This page is dedicated to documenting some of the tools I've used and hopefully gives a good sense of my experience in addition to serving as a reminder to myself about each of these systems and how they interact with each other. There are a plethora of big data tools out there and it is easy to get lost trying to remember which tools do what and how to use them. Specifically, the tools I've interacted with are focused on statistical analysis, machine learning, and distributed systems. Many of these interface with each other, such as certain platforms providing the infrastructure to host software at a large scale which powers the computation logic underneath.
Git is a version control system allowing for complex versioning with both remote and local repository support allowing for continued work even when remote repositories are unavailable. Considered the standard for repository management, GitLab and GitHub are hosting services which follow the git system. Especially useful as it allows multiple branches of the same repository to exist, each with their own changes, and the ability to merge these branches when the changes are ready.
A fully fledged Python Integrated Development Environment (IDE) developed by JetBrains, this tool comes with a plethora of features designed to make large-scale, complex Python project development easier and more efficient. Additionally, allows for downloading specific plugins which may address any of your developer needs that fall outside of the scope of the base tools that are built in.
Pretty much every aspect of project development is addressed by this IDE, from connecting to version control system to code easy refactoring and connecting to python runtime environment for easy on the fly testing and running of code. All these features make PyCharm a hefty beast and if your project is particularly large, it will be pretty beefy to run compared to a more lightweight editor like VS Code which is discussed down below in this section.
Similar to PyCharm, IntelliJ is a fully fledged Java Integrated Development Environment (IDE) and is focused specifically on Java projects. This IDE has many of the same features as PyCharm, with additional support for Java specific tools such as Maven integration.
An IDE designed specifically for the R coding language. R's focus is around statistical analysis, and the IDE enhances the data analysis experience by providing many out of the box tools to help with data visualization, package installation, and code organization.
This IDE is different from the other two in that it was not built by JetBrains. Additionally, R is not geared towards building complex programs, but more for working with data. As such, the IDE has an emphasis around ease of working with data, versus the other two JetBrains IDE's are focused around building large-scale, complex programs instead of specifically focusing on data and statistical analysis.

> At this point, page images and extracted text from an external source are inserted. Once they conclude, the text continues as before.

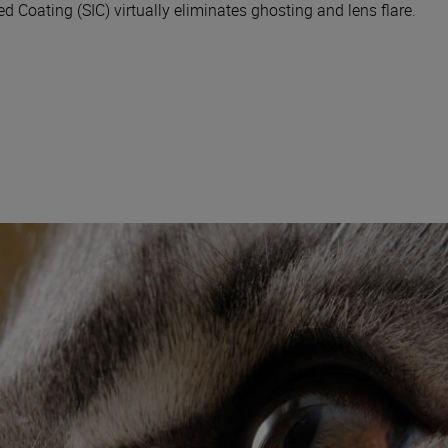
 Coating (SIC) virtually eliminates ghosting and lens flare.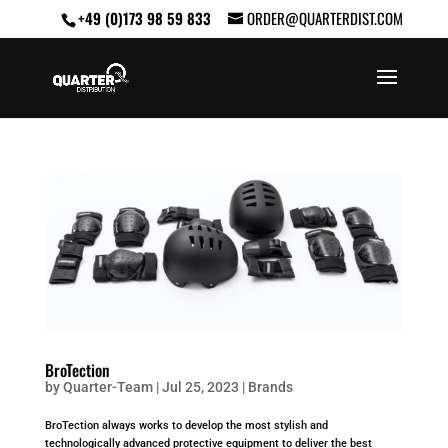
+49 (0)173 98 59 833
ORDER@QUARTERDIST.COM
BroTection
by
Quarter-Team
|
Jul 25, 2023
|
Brands
BroTection always works to develop the most stylish and
technologically advanced protective equipment to deliver the best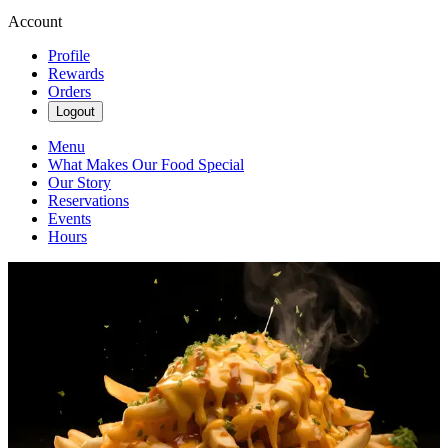
Account
Profile
Rewards
Orders
Logout
Menu
What Makes Our Food Special
Our Story
Reservations
Events
Hours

Visual Studio Code (VS Code) is a "jack of all trades" for coding. It is a general text editor with plugins available to download that support a vast amount of coding languages and features. With enough plugins, one can transform VS Code into an almost fully fledge IDE!

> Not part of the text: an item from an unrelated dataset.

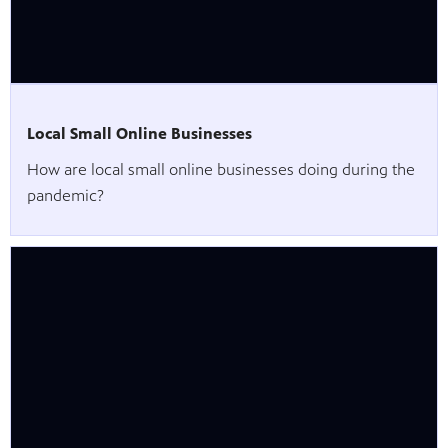
Local Small Online Businesses
How are local small online businesses doing during the
pandemic?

For cases where a beefy, feature rich IDE is not needed, this is the perfect tool. Additionally, its support for almost any coding language makes it perfect for tackling projects in a language that might not have an easily accessible or usable IDE. With VS Code you can tailor the experience to your liking.
Jenkins is a Continuous Integration/Continuous Development (CI/CD) platform that allows for easy development and deployment of code directly from source code repositories such as GitHub or GitLab. To understand the usefulness of Jenkins and how it fits in to the tech stack, we must first understand the uses of CI/CD.

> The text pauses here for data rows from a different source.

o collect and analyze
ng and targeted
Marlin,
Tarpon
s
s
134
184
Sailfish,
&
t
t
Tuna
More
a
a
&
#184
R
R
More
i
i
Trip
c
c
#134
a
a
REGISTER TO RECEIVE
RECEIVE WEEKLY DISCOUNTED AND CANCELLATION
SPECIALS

CI/CD is for automating otherwise tedious parts of the development and deployment cycle. Specifically, things such as code testing, health checks, and any other steps for code deployment can be handled by a CI/CD pipeline. Once set up, a single Git push is enough to set off a chain of these automated actions that get the code ready for whatever the end goal is, ensuring a well defined, automated procedure.
Jenkins simply provides a platform to set up CI/CD servers, link them to source code repositories, and visualize pipelines.
Docker is an environment virtualization tool that is especially useful for creating reproducible environments, i.e. making sure that the project will run with necessary software level dependencies fulfilled, no matter the actual physical machine it will be running on.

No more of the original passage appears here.